HEALTH chiefs aiming to build a new £300m hospital have welcomed scrutiny of the way the major project will be paid for.
Findings of a report into private finance initiatives (PFIs) by a national spending watchdog says the Government must be prepared to axe or alter major contracts if they do not provide value for money.
The National Audit Office also says civil servants should use the state’s buying power to get better deals and improve their commercial skills to avoid being outwitted by private sector counterparts.
The new hospital at Wynyard, which is aimed to replace existing hospitals in Hartlepool and Stockton, looks set to be funded through a PFI deal.
PFIs see private firms fund such projects, while the public sector makes repayments over many years so public bodies do not have to pay huge upfront sums for new buildings or major redevelopments.
The recommendations came in a report by the National Audit Office into lessons that should be learned from previous PFI schemes.
The report calls for “robust, impartial scrutiny of the business case” for PFI projects.
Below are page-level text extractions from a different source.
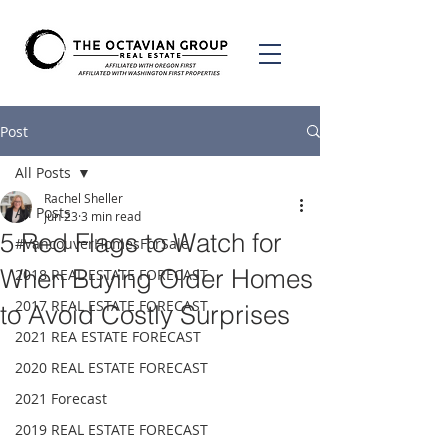
Post
All Posts
Rachel Sheller
All Posts
Jun 23
3 min read
5 Red Flags to Watch for
#VancouverHomesForSale
When Buying Older Homes
2018 REAL ESTATE FORECAST
2017 REAL ESTATE FORECAST
to Avoid Costly Surprises
2021 REA ESTATE FORECAST
2020 REAL ESTATE FORECAST
2021 Forecast
2019 REAL ESTATE FORECAST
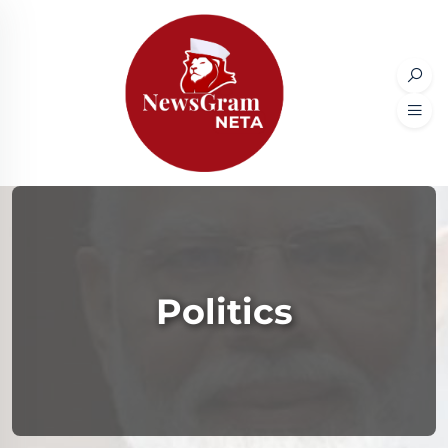
Politics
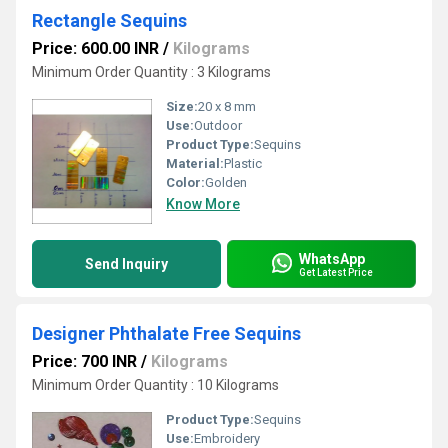
Rectangle Sequins
Price: 600.00 INR
/
Kilograms
Minimum Order Quantity : 3 Kilograms
Size:
20 x 8 mm
Use:
Outdoor
Product Type:
Sequins
Material:
Plastic
Color:
Golden
Know More
WhatsApp
Send Inquiry
Get Latest Price
Designer Phthalate Free Sequins
Price: 700 INR
/
Kilograms
Minimum Order Quantity : 10 Kilograms
Product Type:
Sequins
Use:
Embroidery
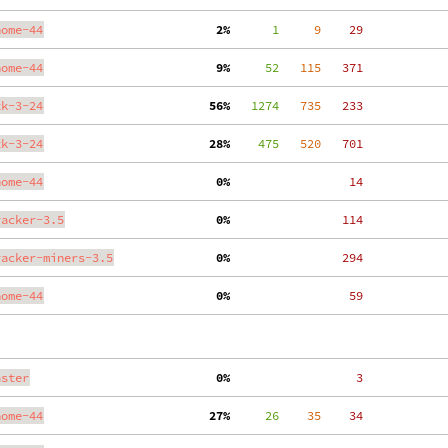
nome-44
  2%
      1
     9
    29
nome-44
  9%
     52
   115
   371
tk-3-24
 56%
   1274
   735
   233
tk-3-24
 28%
    475
   520
   701
nome-44
  0%
    14
racker-3.5
  0%
   114
racker-miners-3.5
  0%
   294
nome-44
  0%
    59
aster
  0%
     3
nome-44
 27%
     26
    35
    34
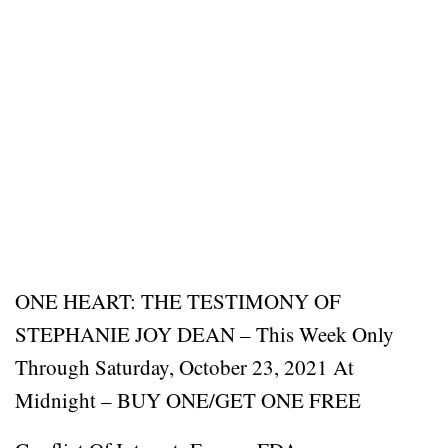
ONE HEART: THE TESTIMONY OF
STEPHANIE JOY DEAN – This Week Only
Through Saturday, October 23, 2021 At
Midnight – BUY ONE/GET ONE FREE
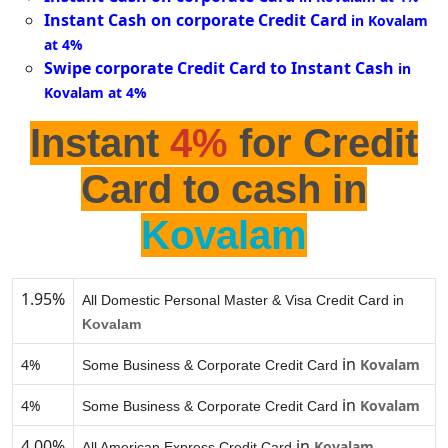
Instant Cash on corporate Credit Card
in Kovalam
at 4%
Swipe corporate Credit Card to Instant Cash
in
Kovalam at 4%
Instant
4%
for Credit
Card to cash in
Kovalam
1.95%
All Domestic Personal Master & Visa Credit Card in
Kovalam
in
4%
Kovalam
Some Business & Corporate Credit Card
in
4%
Kovalam
Some Business & Corporate Credit Card
4.00%
in
Kovalam
All American Express Credit Card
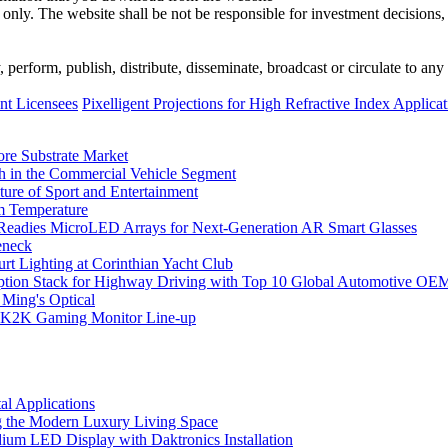
 only. The website shall be not be responsible for investment decisions, 
erform, publish, distribute, disseminate, broadcast or circulate to any 
t Licensees
Pixelligent Projections for High Refractive Index Applica
ore Substrate Market
 in the Commercial Vehicle Segment
ure of Sport and Entertainment
m Temperature
eadies MicroLED Arrays for Next-Generation AR Smart Glasses
eneck
rt Lighting at Corinthian Yacht Club
ption Stack for Highway Driving with Top 10 Global Automotive OE
 Ming's Optical
K2K Gaming Monitor Line-up
l Applications
 the Modern Luxury Living Space
um LED Display with Daktronics Installation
The watchdog said the taxpayer would get better value for money in such schemes by gathering more data to help decision-making and establish arrangements to test, challenge and, if necessary, stop projects.
The report said: “In the current climate, PFI may not be suitable for as many projects as it has been in the past.
“The lessons from PFI can, however, be applied to improve other forms of procurement to help Government achieve its aim of annual infrastructure savings of £2 billion to £3 billion.”
Alex Zielinski, associate director of strategic planning for North Tees and Hartlepool Foundation Trust, which is behind the new hospital plan, said: “While we cannot comment directly on the detailed content of the report, the trust welcomes any debate that leads to the clarification of arrangements for future PFI schemes.”
In January, the hospital trust rubber-stamped revised plans for a £299m hospital at Wynyard.
The interest payments in the first year the hospital is in use will be almost £22m.
The original development at a cost of £465m were scaled down after the coalition government withdrew public funding.
A chosen bidder is expected to be approved in November next year.
A Treasury spokesman said: “Going forward, all PFI projects will be considered in line with new guidance issued for major projects, this is based on the value and risk associated with the project, so ensuring all projects receive a suitable level of scrutiny.”